Global distribution of the study sites included in the observational meta-analysis addressing the distribution of soil organic carbon in particulate (POC) and mineral-associated (MAOC) fractions in cold systems (n = 134).
Extended Data Fig. 2 Linear mixed-effects modelling on POC and MAOC.

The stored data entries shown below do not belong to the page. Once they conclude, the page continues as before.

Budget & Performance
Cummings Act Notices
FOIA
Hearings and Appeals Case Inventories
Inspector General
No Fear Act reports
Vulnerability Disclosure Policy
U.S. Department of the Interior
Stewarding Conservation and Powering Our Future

Difference in soil organic carbon concentration in POC vs. MAOC in the mineral layer of cold regions and its interactions with soil depth, permafrost, and biome type (Arctic, Subarctic, and Alpine). Main and interactions effects of C fraction (POC vs. MAOC) controlling for climate (MAT and MAP), net primary productivity (NPP), and soil properties (pH and clay + silt %). The variance explained by the fixed effect predictors and random effects relative to the total variance (R2) was 33% and 12%, respectively (n = 309). C fraction concentrations were natural-logarithm transformed. Dots and lines represent coefficients and 95% confidence intervals in the linear mixed effects model with C fraction (POC vs. MAOC) as a binary variable. MAT, mean annual temperature; MAP, mean annual precipitation. The panel corresponds to the first 30 cm of mineral soil. P values for two-tailed tests.

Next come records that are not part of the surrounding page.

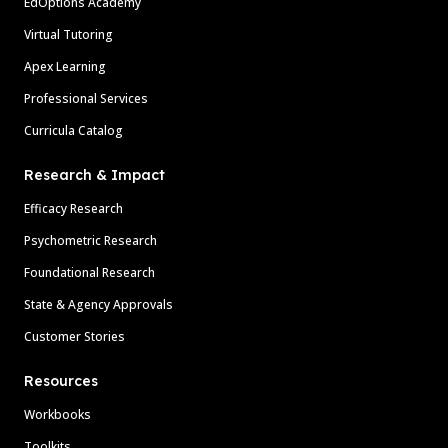
EdOptions Academy
Virtual Tutoring
Apex Learning
Professional Services
Curricula Catalog
Research & Impact
Efficacy Research
Psychometric Research
Foundational Research
State & Agency Approvals
Customer Stories
Resources
Workbooks
Toolkits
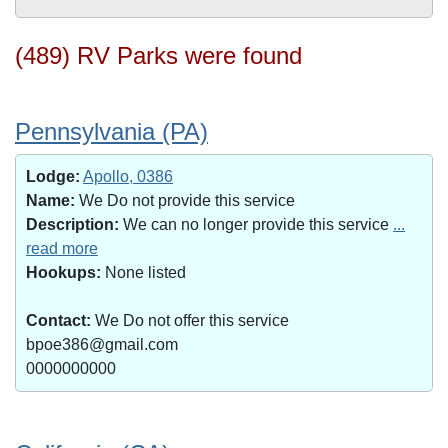
(489) RV Parks were found
Pennsylvania (PA)
Lodge:
Apollo, 0386
Name:
We Do not provide this service
Description:
We can no longer provide this service
...
read more
Hookups:
None listed
Contact:
We Do not offer this service
bpoe386@gmail.com
0000000000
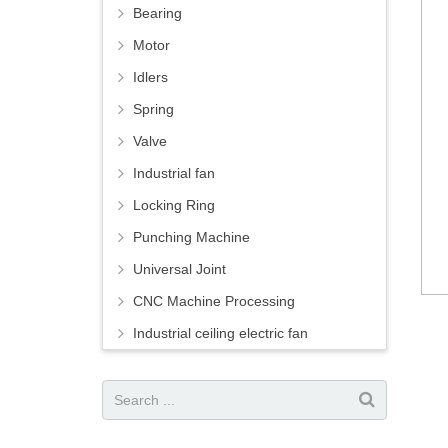
Bearing
Motor
Idlers
Spring
Valve
Industrial fan
Locking Ring
Punching Machine
Universal Joint
CNC Machine Processing
Industrial ceiling electric fan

Extended Data Fig. 3 POC and MAOC by fractionation method.
Distribution of soil organic carbon in the POC and MAOC fractions in the mineral layer of cold regions separated by (a) size, (b) density, and (c) combination of size and density methods. Panels represent (left) overall fraction distribution or separated by (right) soil depth. Results from paired Wilcoxon signed-rank tests. POC = particulate organic C; MAOC = mineral-associated organic C. Box plots represent 1st and 3rd quartiles (box), medians (central horizontal line), largest value smaller than 1.5 times the interquartile range (upper vertical line), and smallest value larger than 1.5 times the interquartile range (lower vertical line). n = 87, 48 and 24 for both fractions in a, b and c, respectively. n = 80, 35 and 18 in a, b and c, respectively, in the first 30 cm of mineral soil. n = 7, 13 and 5 in a, b and c, respectively, in >30 cm. P values for two-tailed tests.
Extended Data Fig. 4 Random forest: environmental drivers versus POC and MAOC.
Random forest analysis to identify the relative importance of the different environmental drivers predicting soil organic carbon concentration in POC vs. MAOC in the mineral layer of cold regions. The relative importance is estimated on the basis of the increase in mean-square error (%IncMSE). This analysis was performed using data from the first 30 cm of mineral soil. POC random forest: R2 = 0.45 and MSE = 0.762 (n = 128), MAOC random forest: R2 = 0.36 and MSE = 0.519 (n = 127).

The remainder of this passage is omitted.